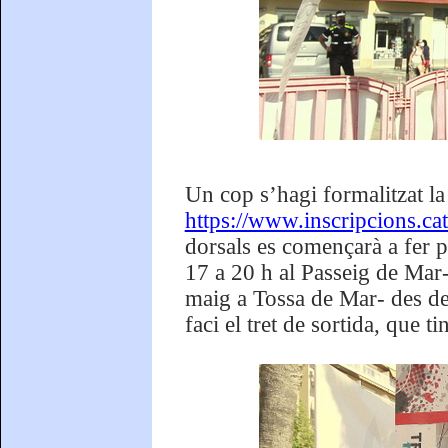
Un cop s’hagi formalitzat la 
https://www.inscripcions.cat
dorsals es començarà a fer p
17 a 20 h al Passeig de Mar-
maig a Tossa de Mar- des de
faci el tret de sortida, que ti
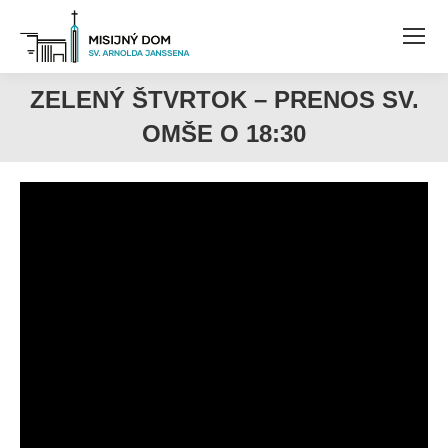
ZELENÝ ŠTVRTOK – PRENOS SV.
OMŠE O 18:30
══════
§ **What the task asks**
Beginning with the line with "faci el tret de sortida, que ti", repeat the entries above exactly, up to and including the last line, leaving out pictures.

§ **Exercise solution**
faci el tret de sortida, que ti
ZELENÝ ŠTVRTOK – PRENOS SV.
OMŠE O 18:30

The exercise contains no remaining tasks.